**** GIVEN RECORDS
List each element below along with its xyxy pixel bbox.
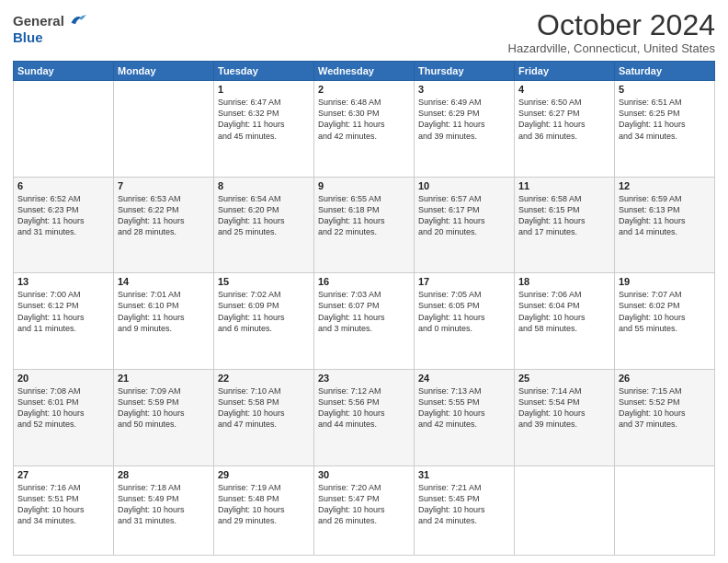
calendar-cell — [14, 81, 114, 178]
calendar-cell: 18Sunrise: 7:06 AMSunset: 6:04 PMDayligh… — [515, 273, 615, 370]
cell-info: Sunrise: 7:00 AMSunset: 6:12 PMDaylight:… — [17, 289, 109, 334]
cell-info: Sunrise: 7:10 AMSunset: 5:58 PMDaylight:… — [218, 385, 310, 431]
day-number: 25 — [518, 373, 610, 384]
cell-info: Sunrise: 7:02 AMSunset: 6:09 PMDaylight:… — [218, 289, 310, 334]
day-header-saturday: Saturday — [615, 62, 715, 81]
day-number: 16 — [318, 276, 410, 287]
day-number: 6 — [17, 180, 109, 191]
day-number: 13 — [17, 276, 109, 287]
cell-info: Sunrise: 6:52 AMSunset: 6:23 PMDaylight:… — [17, 193, 109, 238]
day-number: 15 — [218, 276, 310, 287]
day-header-friday: Friday — [515, 62, 615, 81]
day-header-row: SundayMondayTuesdayWednesdayThursdayFrid… — [14, 62, 715, 81]
cell-info: Sunrise: 6:48 AMSunset: 6:30 PMDaylight:… — [318, 97, 410, 142]
top-header: General Blue October 2024 Hazardville, C… — [13, 9, 715, 55]
day-number: 12 — [619, 180, 711, 191]
calendar-cell: 22Sunrise: 7:10 AMSunset: 5:58 PMDayligh… — [214, 369, 314, 465]
cell-info: Sunrise: 7:21 AMSunset: 5:45 PMDaylight:… — [418, 482, 510, 527]
cell-info: Sunrise: 6:47 AMSunset: 6:32 PMDaylight:… — [218, 97, 310, 142]
header-right: October 2024 Hazardville, Connecticut, U… — [508, 9, 715, 55]
calendar-cell: 2Sunrise: 6:48 AMSunset: 6:30 PMDaylight… — [314, 81, 415, 178]
calendar-cell: 30Sunrise: 7:20 AMSunset: 5:47 PMDayligh… — [314, 465, 415, 556]
calendar-cell: 12Sunrise: 6:59 AMSunset: 6:13 PMDayligh… — [615, 177, 715, 273]
location: Hazardville, Connecticut, United States — [508, 41, 715, 55]
cell-info: Sunrise: 7:18 AMSunset: 5:49 PMDaylight:… — [118, 482, 210, 527]
cell-info: Sunrise: 6:50 AMSunset: 6:27 PMDaylight:… — [518, 97, 610, 142]
calendar-cell: 8Sunrise: 6:54 AMSunset: 6:20 PMDaylight… — [214, 177, 314, 273]
calendar-cell: 19Sunrise: 7:07 AMSunset: 6:02 PMDayligh… — [615, 273, 715, 370]
calendar-cell — [515, 465, 615, 556]
calendar-cell: 25Sunrise: 7:14 AMSunset: 5:54 PMDayligh… — [515, 369, 615, 465]
day-header-thursday: Thursday — [415, 62, 515, 81]
cell-info: Sunrise: 7:01 AMSunset: 6:10 PMDaylight:… — [118, 289, 210, 334]
month-title: October 2024 — [508, 9, 715, 41]
calendar-cell: 28Sunrise: 7:18 AMSunset: 5:49 PMDayligh… — [114, 465, 214, 556]
day-number: 14 — [118, 276, 210, 287]
day-number: 5 — [619, 84, 711, 95]
logo-bird-icon — [70, 13, 86, 26]
day-number: 4 — [518, 84, 610, 95]
calendar-cell: 10Sunrise: 6:57 AMSunset: 6:17 PMDayligh… — [415, 177, 515, 273]
cell-info: Sunrise: 7:13 AMSunset: 5:55 PMDaylight:… — [418, 385, 510, 431]
calendar-cell: 7Sunrise: 6:53 AMSunset: 6:22 PMDaylight… — [114, 177, 214, 273]
page: General Blue October 2024 Hazardville, C… — [0, 0, 728, 563]
calendar-cell: 17Sunrise: 7:05 AMSunset: 6:05 PMDayligh… — [415, 273, 515, 370]
calendar-cell: 24Sunrise: 7:13 AMSunset: 5:55 PMDayligh… — [415, 369, 515, 465]
day-header-tuesday: Tuesday — [214, 62, 314, 81]
calendar-row-4: 20Sunrise: 7:08 AMSunset: 6:01 PMDayligh… — [14, 369, 715, 465]
calendar-cell: 20Sunrise: 7:08 AMSunset: 6:01 PMDayligh… — [14, 369, 114, 465]
day-header-monday: Monday — [114, 62, 214, 81]
day-number: 10 — [418, 180, 510, 191]
cell-info: Sunrise: 6:54 AMSunset: 6:20 PMDaylight:… — [218, 193, 310, 238]
calendar-cell: 3Sunrise: 6:49 AMSunset: 6:29 PMDaylight… — [415, 81, 515, 178]
calendar-cell: 14Sunrise: 7:01 AMSunset: 6:10 PMDayligh… — [114, 273, 214, 370]
calendar-cell: 21Sunrise: 7:09 AMSunset: 5:59 PMDayligh… — [114, 369, 214, 465]
calendar-cell: 15Sunrise: 7:02 AMSunset: 6:09 PMDayligh… — [214, 273, 314, 370]
logo-blue: Blue — [13, 29, 43, 45]
cell-info: Sunrise: 7:20 AMSunset: 5:47 PMDaylight:… — [318, 482, 410, 527]
calendar-cell: 16Sunrise: 7:03 AMSunset: 6:07 PMDayligh… — [314, 273, 415, 370]
cell-info: Sunrise: 7:05 AMSunset: 6:05 PMDaylight:… — [418, 289, 510, 334]
calendar-cell: 11Sunrise: 6:58 AMSunset: 6:15 PMDayligh… — [515, 177, 615, 273]
cell-info: Sunrise: 6:49 AMSunset: 6:29 PMDaylight:… — [418, 97, 510, 142]
calendar-cell: 9Sunrise: 6:55 AMSunset: 6:18 PMDaylight… — [314, 177, 415, 273]
day-number: 30 — [318, 469, 410, 480]
day-number: 19 — [619, 276, 711, 287]
cell-info: Sunrise: 6:51 AMSunset: 6:25 PMDaylight:… — [619, 97, 711, 142]
cell-info: Sunrise: 7:12 AMSunset: 5:56 PMDaylight:… — [318, 385, 410, 431]
day-header-sunday: Sunday — [14, 62, 114, 81]
cell-info: Sunrise: 6:55 AMSunset: 6:18 PMDaylight:… — [318, 193, 410, 238]
cell-info: Sunrise: 7:19 AMSunset: 5:48 PMDaylight:… — [218, 482, 310, 527]
day-number: 11 — [518, 180, 610, 191]
cell-info: Sunrise: 7:09 AMSunset: 5:59 PMDaylight:… — [118, 385, 210, 431]
calendar-cell: 13Sunrise: 7:00 AMSunset: 6:12 PMDayligh… — [14, 273, 114, 370]
cell-info: Sunrise: 7:16 AMSunset: 5:51 PMDaylight:… — [17, 482, 109, 527]
calendar-row-2: 6Sunrise: 6:52 AMSunset: 6:23 PMDaylight… — [14, 177, 715, 273]
cell-info: Sunrise: 7:07 AMSunset: 6:02 PMDaylight:… — [619, 289, 711, 334]
day-number: 7 — [118, 180, 210, 191]
calendar-row-3: 13Sunrise: 7:00 AMSunset: 6:12 PMDayligh… — [14, 273, 715, 370]
calendar-cell — [615, 465, 715, 556]
day-number: 23 — [318, 373, 410, 384]
day-number: 20 — [17, 373, 109, 384]
calendar-cell: 29Sunrise: 7:19 AMSunset: 5:48 PMDayligh… — [214, 465, 314, 556]
calendar-cell — [114, 81, 214, 178]
calendar-row-1: 1Sunrise: 6:47 AMSunset: 6:32 PMDaylight… — [14, 81, 715, 178]
calendar-cell: 5Sunrise: 6:51 AMSunset: 6:25 PMDaylight… — [615, 81, 715, 178]
cell-info: Sunrise: 6:58 AMSunset: 6:15 PMDaylight:… — [518, 193, 610, 238]
logo: General Blue — [13, 11, 86, 46]
calendar-cell: 1Sunrise: 6:47 AMSunset: 6:32 PMDaylight… — [214, 81, 314, 178]
cell-info: Sunrise: 6:59 AMSunset: 6:13 PMDaylight:… — [619, 193, 711, 238]
cell-info: Sunrise: 6:53 AMSunset: 6:22 PMDaylight:… — [118, 193, 210, 238]
day-number: 3 — [418, 84, 510, 95]
day-number: 8 — [218, 180, 310, 191]
logo-general: General — [13, 13, 64, 29]
day-number: 31 — [418, 469, 510, 480]
calendar-table: SundayMondayTuesdayWednesdayThursdayFrid… — [13, 61, 715, 556]
calendar-cell: 27Sunrise: 7:16 AMSunset: 5:51 PMDayligh… — [14, 465, 114, 556]
cell-info: Sunrise: 6:57 AMSunset: 6:17 PMDaylight:… — [418, 193, 510, 238]
calendar-cell: 23Sunrise: 7:12 AMSunset: 5:56 PMDayligh… — [314, 369, 415, 465]
day-number: 2 — [318, 84, 410, 95]
cell-info: Sunrise: 7:03 AMSunset: 6:07 PMDaylight:… — [318, 289, 410, 334]
day-number: 28 — [118, 469, 210, 480]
********
#### WHAT THIS TASK INVOLVES
Across the data above, count every line with "Hazardville" in it and write only the total.

#### ANSWER BOX
4